It would be very easy to lay into David Cameron over his planned reforms of welfare and to dismiss his recent proposals as the coalition taking away crucial support for the young in favour of the elderly, whilst ignoring the fact that the rich keep getting richer.

The problem with this viewpoint is that it is too simple. Ultimately, Cameron is right in a lot of what he said about welfare. The examples he gave in his speech on Monday highlight what is a significant problem in our society. Under the current system a young couple working full-time might take home £24,000 in London, while another couple on the same road with four children, who don’t work, might take home £27,000 in benefits.

As Cameron points out, “Even after the £26,000 benefit cap is introduced, they’ll still take home more than their neighbours who go out to work every day. Can we really say that’s fair?”

For all of his posturing, however, Cameron and his policy-makers seem to be underestimating just how complex the welfare system is and are not focusing on how the current rules do make a real difference to our society. Inferring that all single mothers who are living away from home are doing so for tax benefits (and of their own free will) is short-sighted and simply wrong. Tax benefits were introduced for a reason and many thousands of people in the UK would not be able to survive without them, particularly in the current economic climate.

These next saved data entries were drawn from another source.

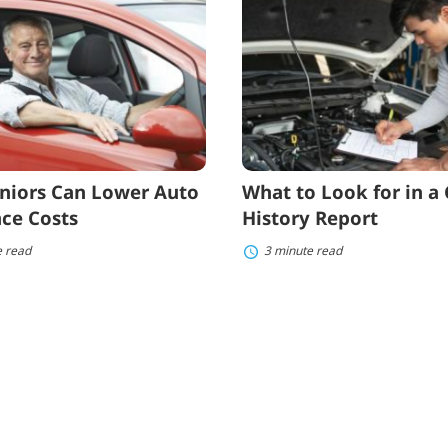
to
Look
for
in
e
a
Car
History
Report
niors Can Lower Auto
What to Look for in a 
ce Costs
History Report
e read
3 minute read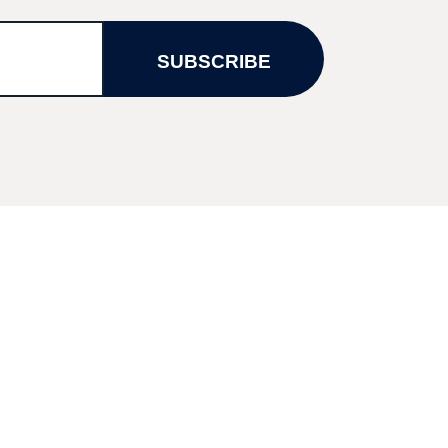
SUBSCRIBE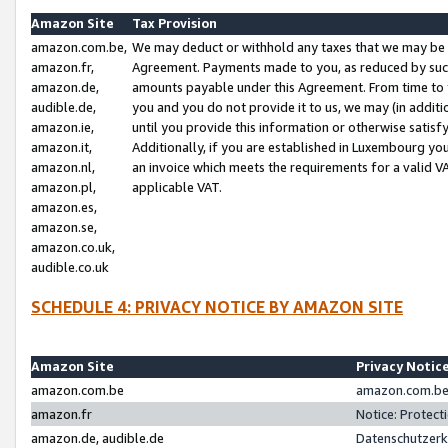
Amazon Site
Tax Provision
amazon.com.be,
We may deduct or withhold any taxes that we may be 
amazon.fr,
Agreement. Payments made to you, as reduced by such 
amazon.de,
amounts payable under this Agreement. From time to 
audible.de,
you and you do not provide it to us, we may (in addit
amazon.ie,
until you provide this information or otherwise satis
amazon.it,
Additionally, if you are established in Luxembourg yo
amazon.nl,
an invoice which meets the requirements for a valid V
amazon.pl,
applicable VAT.
amazon.es,
amazon.se,
amazon.co.uk,
audible.co.uk
SCHEDULE 4: PRIVACY NOTICE BY AMAZON SITE
Amazon Site
Privacy Notic
amazon.com.be
amazon.com.be 
amazon.fr
Notice: Protect
amazon.de, audible.de
Datenschutzerk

As The Independent points out, there are plenty of examples of people who will suffer under the proposals, should the coalition press ahead with his plans. 21-year-old Claudette Shay, speaking to the paper, was quick to highlight the obvious issues with the plans, “Living with my parents simply isn’t an option… housing benefit will be crucial when I move into my new flat [she has been living in hostels for two years]. I’ve got myself a job… but will still need help to pay the bills.”

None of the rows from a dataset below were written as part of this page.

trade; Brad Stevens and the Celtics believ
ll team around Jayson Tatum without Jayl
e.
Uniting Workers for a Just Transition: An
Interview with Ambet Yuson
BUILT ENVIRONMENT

What specifically is Cameron actually trying to do? The reforms spelt out indicate a path which would see a reduction in certain types of welfare (mostly that of large families with neither parent working), a potential abolition of housing benefits for under 25 year olds and part-time community work for long term unemployed based on the Australian ‘work for your dole’ mantra.

He further went on to outline other areas in which a non-coalition Conservative government might look to cut further – an extension of the benefits in kind system such as that which provides free school dinners in place of monetary welfare payments and completely ending the option of benefits for school-leavers. He admitted, however, that under the current government these kinds of changes would not be possible to implement.

While some of these proposals, particularly that for the abolition of housing benefits for the under 25s, will no doubt incense the left-wing press, there is some modicum of sense in what Cameron is aiming to do. Introducing means testing for housing benefits in the style of certain European governments, including Holland, makes sense, though the expectation that parents can simply “top that up” is sheer folly and misunderstands the problem at hand. In many cases young adults are on housing benefits and other welfare because their parents cannot support them.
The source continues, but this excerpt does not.